## Assignment:
Please restate the listing that follows without changing anything.

··········

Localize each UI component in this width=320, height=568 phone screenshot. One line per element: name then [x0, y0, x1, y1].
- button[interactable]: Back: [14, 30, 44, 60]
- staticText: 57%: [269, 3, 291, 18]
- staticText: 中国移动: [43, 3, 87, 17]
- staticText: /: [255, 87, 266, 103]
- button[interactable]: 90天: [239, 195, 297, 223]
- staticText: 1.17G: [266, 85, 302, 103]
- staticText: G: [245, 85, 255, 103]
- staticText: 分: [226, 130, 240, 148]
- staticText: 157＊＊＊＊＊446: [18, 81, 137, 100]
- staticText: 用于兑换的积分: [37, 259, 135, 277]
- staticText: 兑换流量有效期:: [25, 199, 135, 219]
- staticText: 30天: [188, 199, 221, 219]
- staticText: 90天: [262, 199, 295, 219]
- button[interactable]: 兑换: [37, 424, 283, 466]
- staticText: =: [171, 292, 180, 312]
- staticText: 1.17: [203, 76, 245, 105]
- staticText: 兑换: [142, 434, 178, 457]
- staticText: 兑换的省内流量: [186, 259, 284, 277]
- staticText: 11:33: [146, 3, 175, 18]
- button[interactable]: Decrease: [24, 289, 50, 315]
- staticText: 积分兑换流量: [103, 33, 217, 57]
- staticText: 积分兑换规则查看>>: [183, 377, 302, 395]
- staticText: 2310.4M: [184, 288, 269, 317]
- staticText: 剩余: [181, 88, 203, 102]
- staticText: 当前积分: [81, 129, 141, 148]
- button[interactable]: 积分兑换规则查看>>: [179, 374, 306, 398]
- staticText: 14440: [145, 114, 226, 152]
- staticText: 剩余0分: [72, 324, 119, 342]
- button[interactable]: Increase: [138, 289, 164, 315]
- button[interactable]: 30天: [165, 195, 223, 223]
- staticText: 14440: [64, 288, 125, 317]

··········

## Result of the task:
Localize each UI component in this width=320, height=568 phone screenshot. One line per element: name then [x0, y0, x1, y1].
- button[interactable]: Back: [14, 30, 44, 60]
- staticText: 57%: [269, 3, 291, 18]
- staticText: 中国移动: [43, 3, 87, 17]
- staticText: /: [255, 87, 266, 103]
- button[interactable]: 90天: [239, 195, 297, 223]
- staticText: 1.17G: [266, 85, 302, 103]
- staticText: G: [245, 85, 255, 103]
- staticText: 分: [226, 130, 240, 148]
- staticText: 157＊＊＊＊＊446: [18, 81, 137, 100]
- staticText: 用于兑换的积分: [37, 259, 135, 277]
- staticText: 兑换流量有效期:: [25, 199, 135, 219]
- staticText: 30天: [188, 199, 221, 219]
- staticText: 90天: [262, 199, 295, 219]
- button[interactable]: 兑换: [37, 424, 283, 466]
- staticText: =: [171, 292, 180, 312]
- staticText: 1.17: [203, 76, 245, 105]
- staticText: 兑换: [142, 434, 178, 457]
- staticText: 兑换的省内流量: [186, 259, 284, 277]
- staticText: 11:33: [146, 3, 175, 18]
- button[interactable]: Decrease: [24, 289, 50, 315]
- staticText: 积分兑换流量: [103, 33, 217, 57]
- staticText: 积分兑换规则查看>>: [183, 377, 302, 395]
- staticText: 2310.4M: [184, 288, 269, 317]
- staticText: 剩余: [181, 88, 203, 102]
- staticText: 当前积分: [81, 129, 141, 148]
- button[interactable]: 积分兑换规则查看>>: [179, 374, 306, 398]
- staticText: 14440: [145, 114, 226, 152]
- staticText: 剩余0分: [72, 324, 119, 342]
- button[interactable]: Increase: [138, 289, 164, 315]
- button[interactable]: 30天: [165, 195, 223, 223]
- staticText: 14440: [64, 288, 125, 317]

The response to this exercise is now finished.